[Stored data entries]
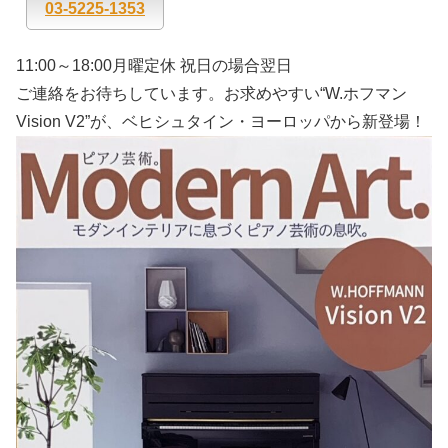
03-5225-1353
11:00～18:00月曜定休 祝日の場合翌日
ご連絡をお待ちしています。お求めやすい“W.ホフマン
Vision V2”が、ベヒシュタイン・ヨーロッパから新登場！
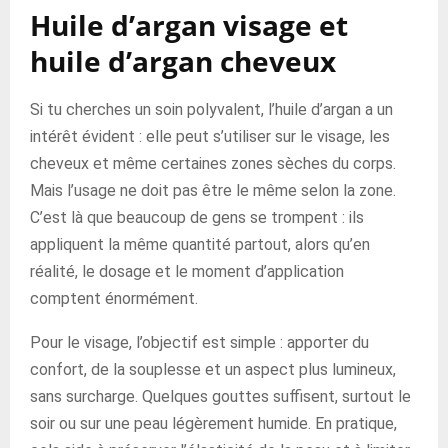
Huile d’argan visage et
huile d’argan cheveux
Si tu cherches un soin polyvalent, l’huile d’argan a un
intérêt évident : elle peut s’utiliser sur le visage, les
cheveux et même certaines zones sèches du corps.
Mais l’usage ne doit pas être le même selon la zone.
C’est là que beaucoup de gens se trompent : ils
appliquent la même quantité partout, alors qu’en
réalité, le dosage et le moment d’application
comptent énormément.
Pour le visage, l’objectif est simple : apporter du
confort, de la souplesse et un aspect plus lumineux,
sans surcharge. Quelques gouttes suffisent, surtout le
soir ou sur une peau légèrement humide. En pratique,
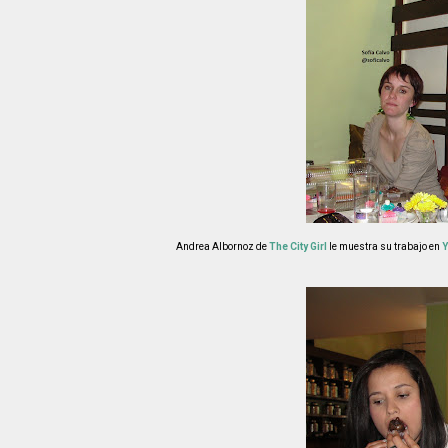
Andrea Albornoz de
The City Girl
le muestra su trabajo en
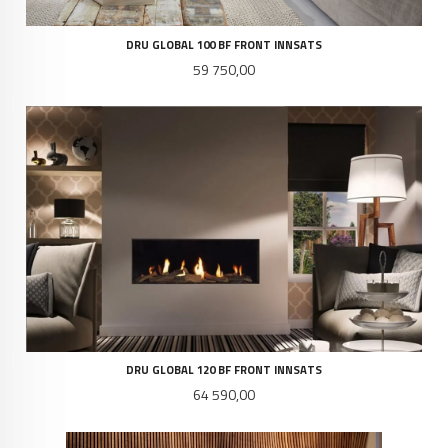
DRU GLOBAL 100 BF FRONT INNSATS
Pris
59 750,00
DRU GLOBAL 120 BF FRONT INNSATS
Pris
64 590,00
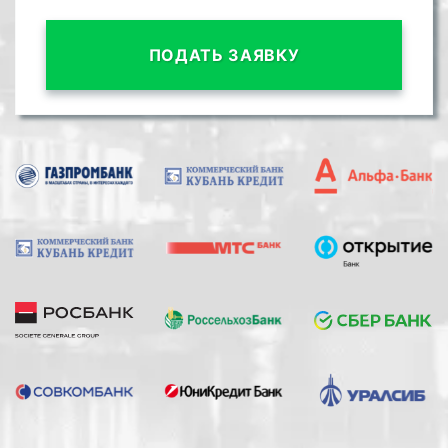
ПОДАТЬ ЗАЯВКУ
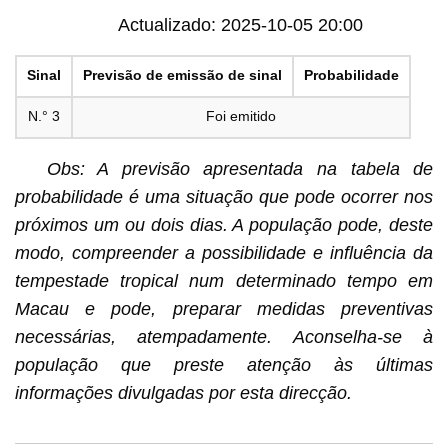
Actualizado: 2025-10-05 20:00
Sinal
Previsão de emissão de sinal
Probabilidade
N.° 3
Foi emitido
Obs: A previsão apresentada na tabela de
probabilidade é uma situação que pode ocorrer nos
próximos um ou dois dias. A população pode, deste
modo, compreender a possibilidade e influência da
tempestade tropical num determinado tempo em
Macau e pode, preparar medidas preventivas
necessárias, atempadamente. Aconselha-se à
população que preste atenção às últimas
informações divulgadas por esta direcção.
* * *
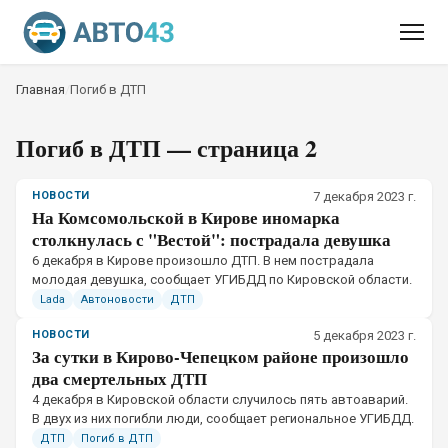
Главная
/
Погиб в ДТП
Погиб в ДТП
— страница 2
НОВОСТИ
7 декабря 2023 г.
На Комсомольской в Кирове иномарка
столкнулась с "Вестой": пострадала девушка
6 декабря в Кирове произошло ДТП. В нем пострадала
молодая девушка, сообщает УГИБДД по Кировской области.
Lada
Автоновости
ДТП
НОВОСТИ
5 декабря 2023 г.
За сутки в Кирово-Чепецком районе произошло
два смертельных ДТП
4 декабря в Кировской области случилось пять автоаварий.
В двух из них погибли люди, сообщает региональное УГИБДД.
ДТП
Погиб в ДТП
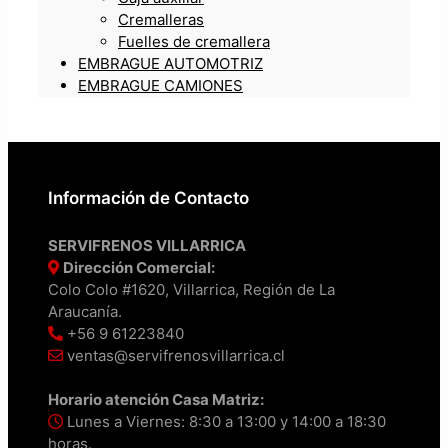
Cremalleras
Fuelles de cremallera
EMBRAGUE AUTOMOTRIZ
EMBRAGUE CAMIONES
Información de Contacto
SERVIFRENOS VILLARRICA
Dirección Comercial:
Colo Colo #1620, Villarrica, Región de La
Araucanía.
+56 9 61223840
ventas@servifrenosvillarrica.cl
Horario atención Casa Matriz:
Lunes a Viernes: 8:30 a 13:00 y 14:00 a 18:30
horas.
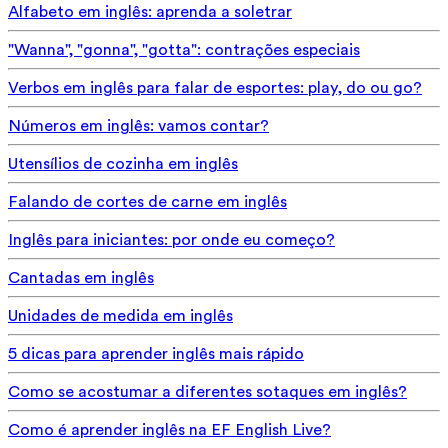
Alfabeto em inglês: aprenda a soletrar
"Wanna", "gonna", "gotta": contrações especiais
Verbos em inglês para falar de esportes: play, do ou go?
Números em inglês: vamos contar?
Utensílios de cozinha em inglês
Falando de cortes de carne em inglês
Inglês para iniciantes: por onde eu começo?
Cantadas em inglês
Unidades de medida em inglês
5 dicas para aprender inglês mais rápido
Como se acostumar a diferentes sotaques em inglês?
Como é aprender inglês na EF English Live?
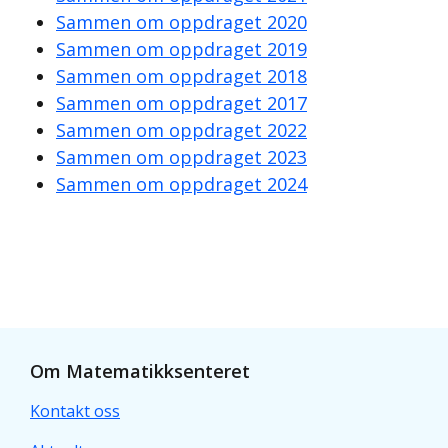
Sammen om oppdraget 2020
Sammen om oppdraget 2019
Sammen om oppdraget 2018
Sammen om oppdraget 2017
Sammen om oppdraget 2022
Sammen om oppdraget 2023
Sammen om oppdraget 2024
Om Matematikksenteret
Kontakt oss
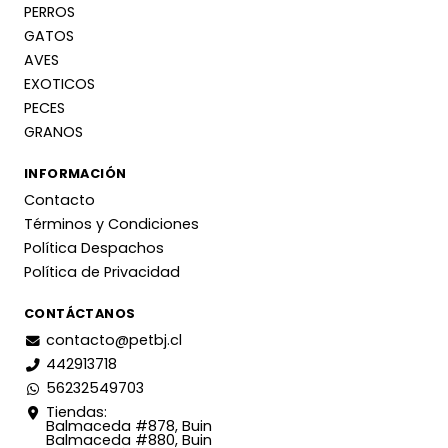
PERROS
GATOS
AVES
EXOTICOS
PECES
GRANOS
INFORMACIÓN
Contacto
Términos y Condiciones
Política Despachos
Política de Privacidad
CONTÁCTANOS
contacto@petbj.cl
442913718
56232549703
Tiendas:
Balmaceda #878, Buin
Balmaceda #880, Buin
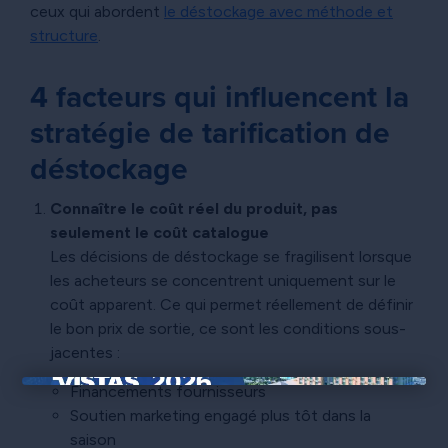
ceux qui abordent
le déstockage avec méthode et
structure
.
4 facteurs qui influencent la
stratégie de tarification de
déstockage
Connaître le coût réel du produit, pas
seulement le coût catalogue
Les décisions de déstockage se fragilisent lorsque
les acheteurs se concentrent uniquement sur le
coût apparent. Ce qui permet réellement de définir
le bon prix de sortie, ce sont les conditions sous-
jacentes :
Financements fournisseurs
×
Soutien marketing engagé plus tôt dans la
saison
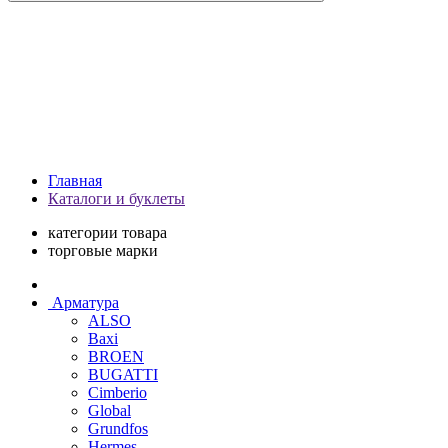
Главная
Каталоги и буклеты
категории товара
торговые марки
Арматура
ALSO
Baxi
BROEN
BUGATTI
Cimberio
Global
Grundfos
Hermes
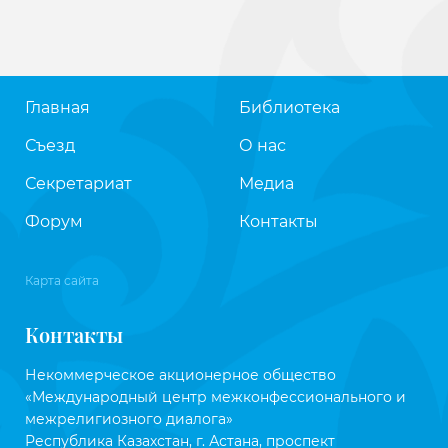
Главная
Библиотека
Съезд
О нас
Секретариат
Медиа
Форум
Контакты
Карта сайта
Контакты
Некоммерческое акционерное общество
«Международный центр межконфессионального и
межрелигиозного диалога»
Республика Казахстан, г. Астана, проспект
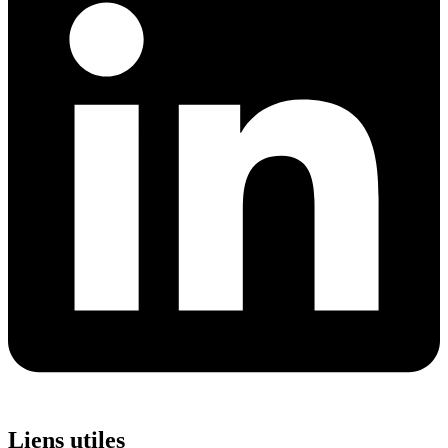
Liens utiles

_What you should do_
Look above for the line with "03-5225-1353", then give again exactly every line from there through the line with "Previsão de emissão de sinal", skipping the pictures.

_Solution to this exercise_
03-5225-1353
11:00～18:00月曜定休 祝日の場合翌日
ご連絡をお待ちしています。お求めやすい“W.ホフマン
Vision V2”が、ベヒシュタイン・ヨーロッパから新登場！
Huile d’argan visage et
huile d’argan cheveux
Si tu cherches un soin polyvalent, l’huile d’argan a un
intérêt évident : elle peut s’utiliser sur le visage, les
cheveux et même certaines zones sèches du corps.
Mais l’usage ne doit pas être le même selon la zone.
C’est là que beaucoup de gens se trompent : ils
appliquent la même quantité partout, alors qu’en
réalité, le dosage et le moment d’application
comptent énormément.
Pour le visage, l’objectif est simple : apporter du
confort, de la souplesse et un aspect plus lumineux,
sans surcharge. Quelques gouttes suffisent, surtout le
soir ou sur une peau légèrement humide. En pratique,
Andrea Albornoz de
The City Girl
le muestra su trabajo en
DRU GLOBAL 100 BF FRONT INNSATS
Pris
59 750,00
DRU GLOBAL 120 BF FRONT INNSATS
Pris
64 590,00
ПОДАТЬ ЗАЯВКУ
Actualizado: 2025-10-05 20:00
Sinal
Previsão de emissão de sinal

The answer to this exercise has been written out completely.